*** Exercise materials ***

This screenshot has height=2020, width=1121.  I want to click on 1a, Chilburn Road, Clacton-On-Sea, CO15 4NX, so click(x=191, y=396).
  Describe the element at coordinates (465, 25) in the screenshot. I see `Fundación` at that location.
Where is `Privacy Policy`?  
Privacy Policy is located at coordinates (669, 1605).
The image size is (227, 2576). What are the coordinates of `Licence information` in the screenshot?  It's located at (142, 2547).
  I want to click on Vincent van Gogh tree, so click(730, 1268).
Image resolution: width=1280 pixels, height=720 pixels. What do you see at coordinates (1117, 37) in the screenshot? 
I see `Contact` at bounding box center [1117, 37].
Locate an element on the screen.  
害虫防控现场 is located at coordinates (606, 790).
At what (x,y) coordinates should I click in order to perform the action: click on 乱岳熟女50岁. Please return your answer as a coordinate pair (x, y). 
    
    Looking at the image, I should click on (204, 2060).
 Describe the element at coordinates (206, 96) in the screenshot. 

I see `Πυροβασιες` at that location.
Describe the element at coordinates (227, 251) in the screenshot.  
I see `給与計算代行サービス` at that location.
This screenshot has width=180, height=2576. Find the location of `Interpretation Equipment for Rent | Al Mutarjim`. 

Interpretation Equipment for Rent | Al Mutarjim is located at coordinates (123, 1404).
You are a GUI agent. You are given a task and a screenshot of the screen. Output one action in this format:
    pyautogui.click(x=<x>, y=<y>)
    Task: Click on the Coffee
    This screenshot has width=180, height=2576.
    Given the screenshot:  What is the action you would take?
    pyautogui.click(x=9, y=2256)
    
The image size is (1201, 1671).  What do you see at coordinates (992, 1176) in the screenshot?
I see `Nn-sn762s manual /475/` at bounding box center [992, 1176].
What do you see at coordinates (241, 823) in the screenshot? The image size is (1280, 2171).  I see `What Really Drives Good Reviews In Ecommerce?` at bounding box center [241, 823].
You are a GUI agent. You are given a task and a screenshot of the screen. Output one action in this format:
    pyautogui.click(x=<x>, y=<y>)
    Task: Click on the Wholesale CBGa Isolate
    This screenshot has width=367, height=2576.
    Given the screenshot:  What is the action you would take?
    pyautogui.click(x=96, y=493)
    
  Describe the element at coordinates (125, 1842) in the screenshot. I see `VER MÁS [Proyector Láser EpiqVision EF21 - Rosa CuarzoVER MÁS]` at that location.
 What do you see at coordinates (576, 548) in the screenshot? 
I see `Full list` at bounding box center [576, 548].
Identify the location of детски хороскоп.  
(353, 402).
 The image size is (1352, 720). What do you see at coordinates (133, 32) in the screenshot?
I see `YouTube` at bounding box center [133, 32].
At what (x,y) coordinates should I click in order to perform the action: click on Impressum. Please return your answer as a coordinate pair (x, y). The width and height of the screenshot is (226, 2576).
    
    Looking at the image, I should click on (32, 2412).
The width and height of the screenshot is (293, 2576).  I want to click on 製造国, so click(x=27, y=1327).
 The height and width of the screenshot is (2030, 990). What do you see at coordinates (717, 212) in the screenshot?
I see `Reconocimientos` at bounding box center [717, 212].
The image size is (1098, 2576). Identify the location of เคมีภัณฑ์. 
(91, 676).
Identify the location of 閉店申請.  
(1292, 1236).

*** End of Exercise materials ***

**How to complete this task:** Restate each record above exactly, leaving nothing out.

**Answer for this exercise:**
This screenshot has height=2020, width=1121.  I want to click on 1a, Chilburn Road, Clacton-On-Sea, CO15 4NX, so click(x=191, y=396).
  Describe the element at coordinates (465, 25) in the screenshot. I see `Fundación` at that location.
Where is `Privacy Policy`?  
Privacy Policy is located at coordinates (669, 1605).
The image size is (227, 2576). What are the coordinates of `Licence information` in the screenshot?  It's located at (142, 2547).
  I want to click on Vincent van Gogh tree, so click(730, 1268).
Image resolution: width=1280 pixels, height=720 pixels. What do you see at coordinates (1117, 37) in the screenshot? 
I see `Contact` at bounding box center [1117, 37].
Locate an element on the screen.  
害虫防控现场 is located at coordinates (606, 790).
At what (x,y) coordinates should I click in order to perform the action: click on 乱岳熟女50岁. Please return your answer as a coordinate pair (x, y). 
    
    Looking at the image, I should click on (204, 2060).
 Describe the element at coordinates (206, 96) in the screenshot. 

I see `Πυροβασιες` at that location.
Describe the element at coordinates (227, 251) in the screenshot.  
I see `給与計算代行サービス` at that location.
This screenshot has width=180, height=2576. Find the location of `Interpretation Equipment for Rent | Al Mutarjim`. 

Interpretation Equipment for Rent | Al Mutarjim is located at coordinates (123, 1404).
You are a GUI agent. You are given a task and a screenshot of the screen. Output one action in this format:
    pyautogui.click(x=<x>, y=<y>)
    Task: Click on the Coffee
    This screenshot has width=180, height=2576.
    Given the screenshot:  What is the action you would take?
    pyautogui.click(x=9, y=2256)
    
The image size is (1201, 1671).  What do you see at coordinates (992, 1176) in the screenshot?
I see `Nn-sn762s manual /475/` at bounding box center [992, 1176].
What do you see at coordinates (241, 823) in the screenshot? The image size is (1280, 2171).  I see `What Really Drives Good Reviews In Ecommerce?` at bounding box center [241, 823].
You are a GUI agent. You are given a task and a screenshot of the screen. Output one action in this format:
    pyautogui.click(x=<x>, y=<y>)
    Task: Click on the Wholesale CBGa Isolate
    This screenshot has width=367, height=2576.
    Given the screenshot:  What is the action you would take?
    pyautogui.click(x=96, y=493)
    
  Describe the element at coordinates (125, 1842) in the screenshot. I see `VER MÁS [Proyector Láser EpiqVision EF21 - Rosa CuarzoVER MÁS]` at that location.
 What do you see at coordinates (576, 548) in the screenshot? 
I see `Full list` at bounding box center [576, 548].
Identify the location of детски хороскоп.  
(353, 402).
 The image size is (1352, 720). What do you see at coordinates (133, 32) in the screenshot?
I see `YouTube` at bounding box center [133, 32].
At what (x,y) coordinates should I click in order to perform the action: click on Impressum. Please return your answer as a coordinate pair (x, y). The width and height of the screenshot is (226, 2576).
    
    Looking at the image, I should click on (32, 2412).
The width and height of the screenshot is (293, 2576).  I want to click on 製造国, so click(x=27, y=1327).
 The height and width of the screenshot is (2030, 990). What do you see at coordinates (717, 212) in the screenshot?
I see `Reconocimientos` at bounding box center [717, 212].
The image size is (1098, 2576). Identify the location of เคมีภัณฑ์. 
(91, 676).
Identify the location of 閉店申請.  
(1292, 1236).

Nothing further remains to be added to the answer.